O Novo Pacto da UE sobre Migração e Asilo, aprovado em 2024 e previsto para ser aplicado a partir de 2026, tenta reorganizar triagem, repartição de responsabilidades e procedimentos de fronteira. Seus defensores argumentam que a Europa precisa de regras mais claras e de solidariedade mais previsível entre Estados-membros. Seus críticos afirmam que procedimentos rápidos nas fronteiras podem enfraquecer direitos e que a cooperação com países de trânsito pode exportar problemas de proteção.

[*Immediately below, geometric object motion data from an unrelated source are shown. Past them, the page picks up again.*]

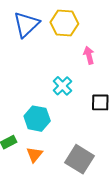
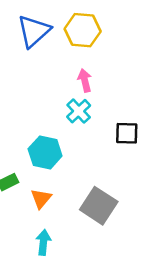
pink arrow: (89, 55) -> (85, 80), moved

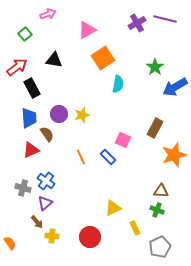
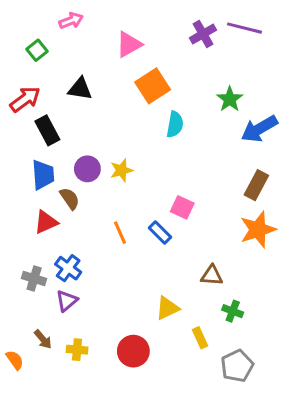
brown rectangle: (155, 128) -> (256, 185), moved
brown triangle: (161, 191) -> (212, 276), moved
brown arrow: (37, 222) -> (43, 339), moved

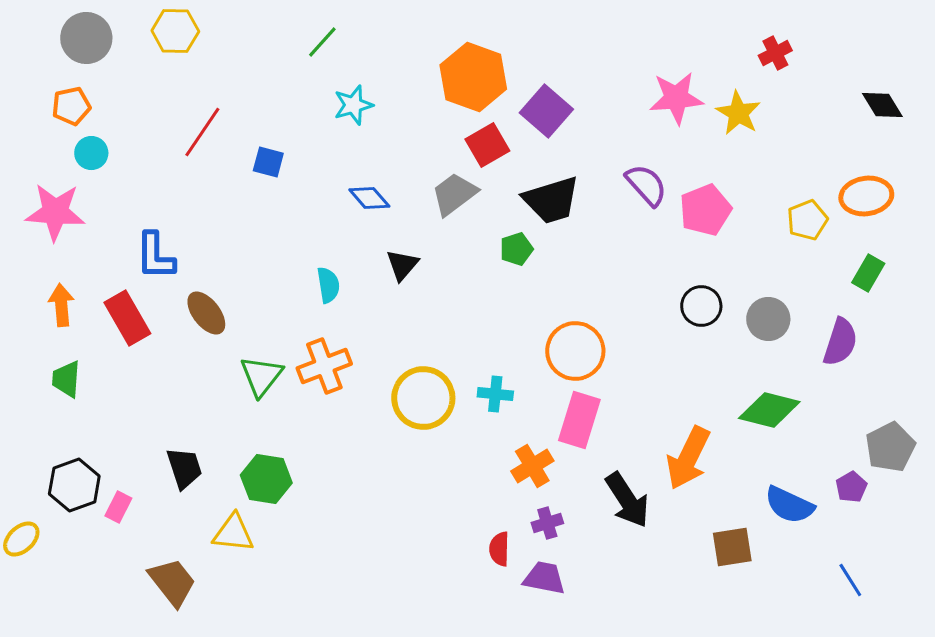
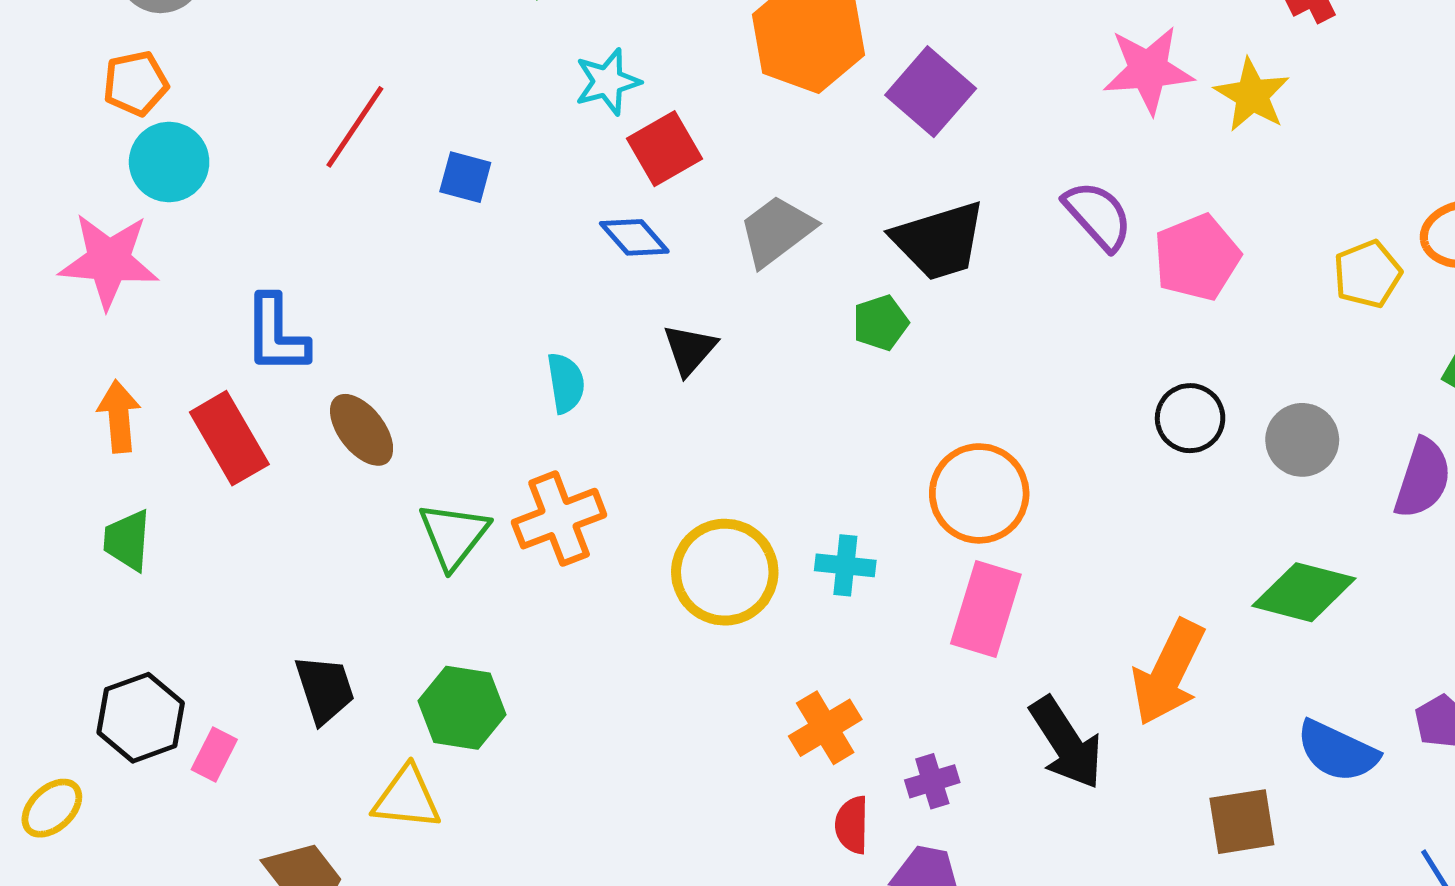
red square: (487, 145) -> (664, 149), moved
cyan circle: (91, 153) -> (169, 162), size x1.4
orange cross: (532, 466) -> (825, 728), moved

Essa disputa reflete uma tensão mais ampla. Países europeus querem migração para trabalho, universidades, inovação e estabilidade demográfica. Ao mesmo tempo, muitos governos querem parecer duros contra entrada irregular e asilo. A política migratória europeia é seletiva: recebe alguns migrantes, tolera outros, dissuade muitos e deixa parte deles em incerteza jurídica.

A opinião pública também é seletiva. Ucranianos foram recebidos com mais generosidade do que muitos solicitantes de asilo vindos do Oriente Médio ou da África. Trabalhadores altamente qualificados podem ser descritos como ativos econômicos, enquanto trabalhadores de baixa remuneração que realizam tarefas essenciais podem ser tratados como fardo social. Essas distinções são moldadas por interesses econômicos, medos de segurança e ideias sobre pertencimento cultural.

Desastres e pressão climática

A mudança climática não cria uma única história migratória europeia, mas já afeta a mobilidade. Enchentes, incêndios florestais e ondas de calor podem deslocar pessoas dentro dos países europeus. A Europa Meridional enfrenta maior pressão de secas, calor e risco de incêndios, enquanto países do norte e do centro lidam com inundações e tempestades. A maior parte do deslocamento por desastres na Europa é interna e temporária, mas choques repetidos podem influenciar moradia, seguros, economias locais e, mais adiante, decisões de mudança.

A Europa também está conectada à mobilidade climática fora do continente. Seca, insegurança alimentar e degradação ambiental em partes da África, do Oriente Médio e da Ásia podem interagir com conflito, governança frágil e desemprego. É enganoso chamar essas pessoas simplesmente de “migrantes climáticos”, porque as razões imediatas para migrar costumam ser mistas. Ainda assim, o estresse climático pode tornar pressões migratórias existentes mais fortes.

O quadro principal

O perfil migratório europeu, portanto, não é uma história única. Ele inclui livre circulação dentro da UE, recrutamento de mão de obra externa e proteção de refugiados. Também inclui migração estudantil, reunificação familiar, remessas, envelhecimento demográfico e deslocamentos causados por guerras ou desastres. A tendência mais importante hoje é a coexistência entre uma demanda estrutural por migração e um conflito político sobre quem pode entrar, sob quais regras e com quais direitos.

Os dados de 2024 e 2026 deixam dois pontos especialmente claros. Primeiro, a Europa continua sendo a maior região de destino de migrantes internacionais, com cerca de 94 milhões em 2024. Segundo, a migração europeia continua sendo muito europeia: a maioria dos migrantes internacionais nascidos na Europa vive em algum outro lugar da própria Europa. Além de receber migrantes de fora, o continente redistribui continuamente pessoas dentro de suas próprias fronteiras e espaços jurídicos.

Por isso, a migração na Europa não pode ser entendida apenas por imagens de barcos, cercas ou campos de asilo. Essas realidades importam, mas são apenas parte do quadro. O sistema maior é composto por mercados de trabalho, redes familiares, guerras, Estados de bem-estar social e sociedades envelhecidas. O desafio da Europa não é decidir se a migração vai existir. É administrá-la sem fingir que necessidade econômica, proteção humanitária e controle de fronteiras são o mesmo problema.